Let's say my data frame contains these data:
>>> df = pd.DataFrame({'a':['l1','l2','l1','l2','l1','l2'],
'b':['1','2','2','1','2','2']})
>>> df
a b
0 l1 1
1 l2 2
2 l1 2
3 l2 1
4 l1 2
5 l2 2
l1 should correspond to 1 whereas l2 should correspond to 2.
I'd like to create a new column 'c' such that, for each row, c = 1 if a = l1 and b = 1 (or a = l2 and b = 2). If a = l1 and b = 2 (or a = l2 and b = 1) then c = 0.
The resulting data frame should look like this:
a b c
0 l1 1 1
1 l2 2 1
2 l1 2 0
3 l2 1 0
4 l1 2 0
5 l2 2 1
My data frame is very large so I'm really looking for the most efficient way to do this using pandas.

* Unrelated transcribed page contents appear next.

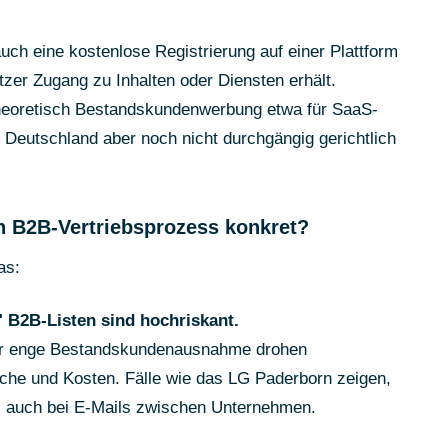
ch eine kostenlose Registrierung auf einer Plattform
tzer Zugang zu Inhalten oder Diensten erhält.
 theoretisch Bestandskundenwerbung etwa für SaaS-
 Deutschland aber noch nicht durchgängig gerichtlich
n B2B-Vertriebsprozess konkret?
as:
" B2B-Listen sind hochriskant.
der enge Bestandskundenausnahme drohen
he und Kosten. Fälle wie das LG Paderborn zeigen,
 - auch bei E-Mails zwischen Unternehmen.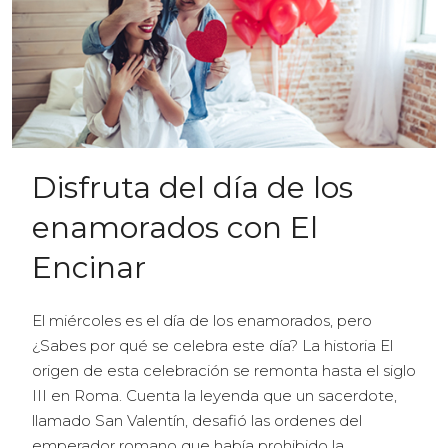
Disfruta del día de los
enamorados con El
Encinar
El miércoles es el día de los enamorados, pero
¿Sabes por qué se celebra este día? La historia El
origen de esta celebración se remonta hasta el siglo
III en Roma. Cuenta la leyenda que un sacerdote,
llamado San Valentín, desafió las ordenes del
emperador romano que había prohibido la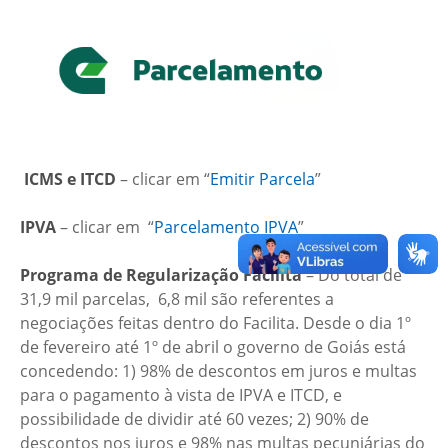
ICMS e ITCD
– clicar em “
Emitir Parcela
”
IPVA
– clicar em “
Parcelamento IPVA
”
Programa de Regularização Facilita
– Do total de
31,9 mil parcelas, 6,8 mil são referentes a
negociações feitas dentro do Facilita. Desde o dia 1º
de fevereiro até 1º de abril o governo de Goiás está
concedendo: 1) 98% de descontos em juros e multas
para o pagamento à vista de IPVA e ITCD, e
possibilidade de dividir até 60 vezes; 2) 90% de
descontos nos juros e 98% nas multas pecuniárias do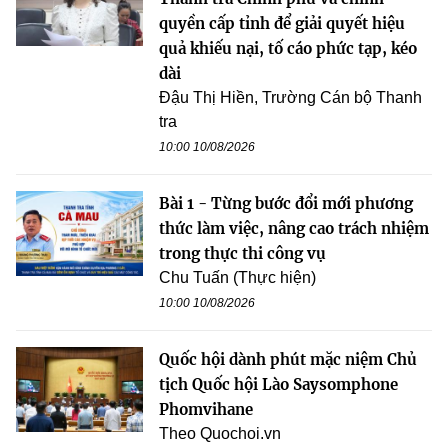
quyền cấp tỉnh để giải quyết hiệu
quả khiếu nại, tố cáo phức tạp, kéo
dài
Đậu Thị Hiền, Trường Cán bộ Thanh
tra
10:00 10/08/2026
Bài 1 - Từng bước đổi mới phương
thức làm việc, nâng cao trách nhiệm
trong thực thi công vụ
Chu Tuấn (Thực hiện)
10:00 10/08/2026
Quốc hội dành phút mặc niệm Chủ
tịch Quốc hội Lào Saysomphone
Phomvihane
Theo Quochoi.vn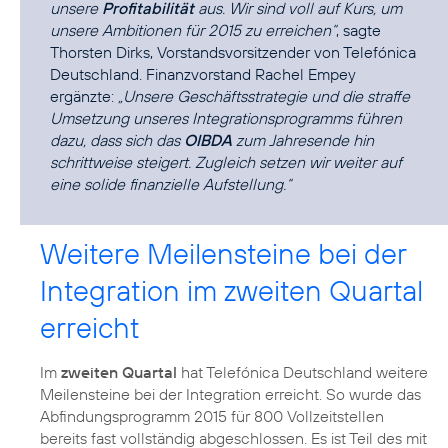
unsere
Profitabilität
aus. Wir sind voll auf Kurs, um
unsere Ambitionen für 2015 zu erreichen“
, sagte
Thorsten Dirks
, Vorstandsvorsitzender von Telefónica
Deutschland. Finanzvorstand
Rachel Empey
ergänzte:
„Unsere Geschäftsstrategie und die straffe
Umsetzung unseres Integrationsprogramms führen
dazu, dass sich das
OIBDA
zum Jahresende hin
schrittweise steigert. Zugleich setzen wir weiter auf
eine solide finanzielle Aufstellung.“
Weitere Meilensteine bei der
Integration im zweiten Quartal
erreicht
Im
zweiten Quartal
hat Telefónica Deutschland weitere
Meilensteine bei der Integration erreicht. So wurde das
Abfindungsprogramm 2015 für 800 Vollzeitstellen
bereits fast vollständig abgeschlossen. Es ist Teil des mit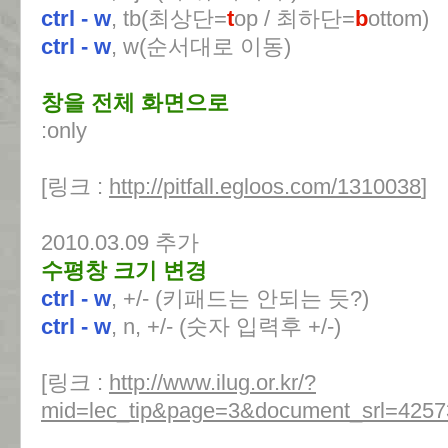
ctrl - w
, tb(최상단=
t
op / 최하단=
b
ottom)
ctrl - w
, w(순서대로 이동)
창을 전체 화면으로
:only
[링크 :
http://pitfall.egloos.com/1310038
]
2010.03.09 추가
수평창 크기 변경
ctrl - w
, +/- (키패드는 안되는 듯?)
ctrl - w
, n, +/- (숫자 입력후 +/-)
[링크 :
http://www.ilug.or.kr/?
mid=lec_tip&page=3&document_srl=4257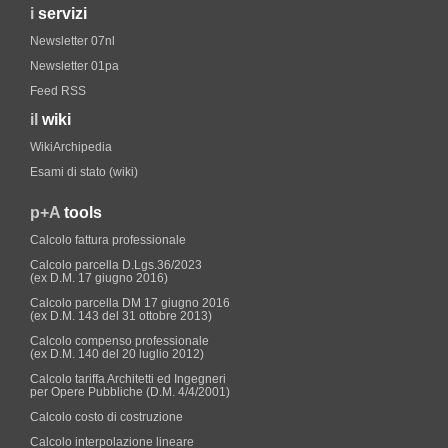
i
servizi
Newsletter 07nl
Newsletter 01pa
Feed RSS
il
wiki
WikiArchipedia
Esami di stato (wiki)
p+A
tools
Calcolo fattura professionale
Calcolo parcella D.Lgs.36/2023
(ex D.M. 17 giugno 2016)
Calcolo parcella DM 17 giugno 2016
(ex D.M. 143 del 31 ottobre 2013)
Calcolo compenso professionale
(ex D.M. 140 del 20 luglio 2012)
Calcolo tariffa Architetti ed Ingegneri
per Opere Pubbliche (D.M. 4/4/2001)
Calcolo costo di costruzione
Calcolo interpolazione lineare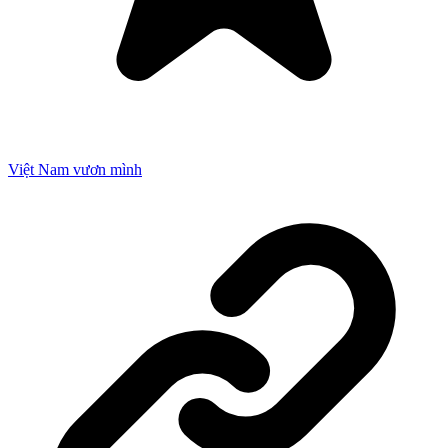
Việt Nam vươn mình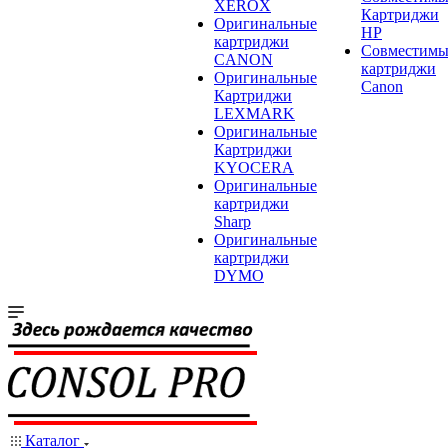
XEROX
Картриджи
Оригинальные
HP
картриджи
Совместимы
CANON
картриджи
Оригинальные
Canon
Картриджи
LEXMARK
Оригинальные
Картриджи
KYOCERA
Оригинальные
картриджи
Sharp
Оригинальные
картриджи
DYMO
Каталог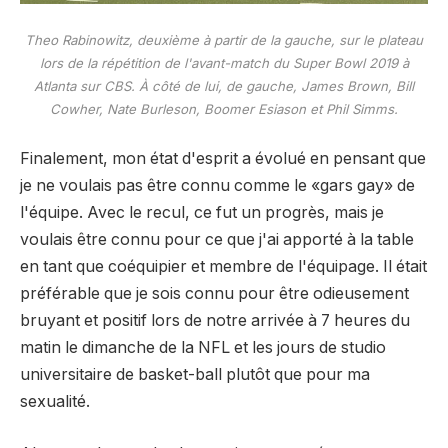
Theo Rabinowitz, deuxième à partir de la gauche, sur le plateau
lors de la répétition de l'avant-match du Super Bowl 2019 à
Atlanta sur CBS. À côté de lui, de gauche, James Brown, Bill
Cowher, Nate Burleson, Boomer Esiason et Phil Simms.
Finalement, mon état d'esprit a évolué en pensant que
je ne voulais pas être connu comme le «gars gay» de
l'équipe. Avec le recul, ce fut un progrès, mais je
voulais être connu pour ce que j'ai apporté à la table
en tant que coéquipier et membre de l'équipage. Il était
préférable que je sois connu pour être odieusement
bruyant et positif lors de notre arrivée à 7 heures du
matin le dimanche de la NFL et les jours de studio
universitaire de basket-ball plutôt que pour ma
sexualité.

df = pd.DataFrame({'a': numpy.random.choice(['l1', 'l2'], 1000000),
'b': numpy.random.choice(['1', '2'], 1000000)})
A fast solution assuming only two distinct values:
%timeit df['c'] = ((df.a == 'l1') == (df.b == '1')).astype(int)
10 loops, best of 3: 178 ms per loop
#Viktor Kerkes:
%timeit df['c'] = (df.a.str[-1] == df.b).astype(int)
1 loops, best of 3: 412 ms per loop
#user1470788:
%timeit df['c'] = (((df['a'] == 'l1')&(df['b']=='1'))|((df['a'] == 'l2')&(df['b']=='2'))).astype(int)
1 loops, best of 3: 363 ms per loop
#herrfz
%timeit df['c'] = (df.a.apply(lambda x: x[1:])==df.b).astype(int)
1 loops, best of 3: 387 ms per loop

You can also use the string methods.
df['c'] = (df.a.str[-1] == df.b).astype(int)

df['c'] = (df.a.apply(lambda x: x[1:])==df.b).astype(int)

You can just use logical operators. I'm not sure why you're using strings of 1 and 2 rather than ints, but here's a solution. The astype at the end converts it from boolean to 0's and 1's.
df['c'] = (((df['a'] == 'l1')&(df['b']=='1'))|((df['a'] == 'l2')&(df['b']=='2'))).astype(int)